Your instructions: All lines of the records below that contain the word "может" must be listed.

Records for the exercise:
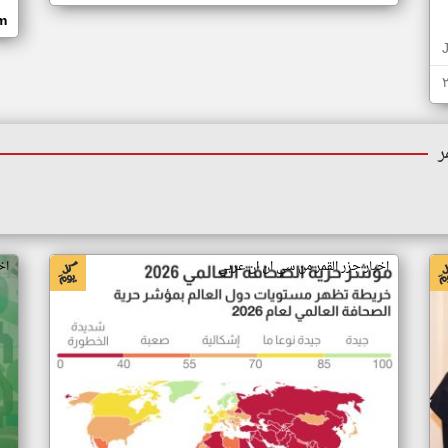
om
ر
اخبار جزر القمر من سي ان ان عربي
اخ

* * *

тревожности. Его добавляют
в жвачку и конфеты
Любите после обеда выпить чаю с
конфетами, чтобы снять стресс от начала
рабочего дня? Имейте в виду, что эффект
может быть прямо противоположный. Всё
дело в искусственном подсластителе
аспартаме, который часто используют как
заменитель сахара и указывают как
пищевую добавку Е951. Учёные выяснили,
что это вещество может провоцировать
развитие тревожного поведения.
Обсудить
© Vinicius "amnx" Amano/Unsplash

Expected answer:
может быть прямо противоположный. Всё
что это вещество может провоцировать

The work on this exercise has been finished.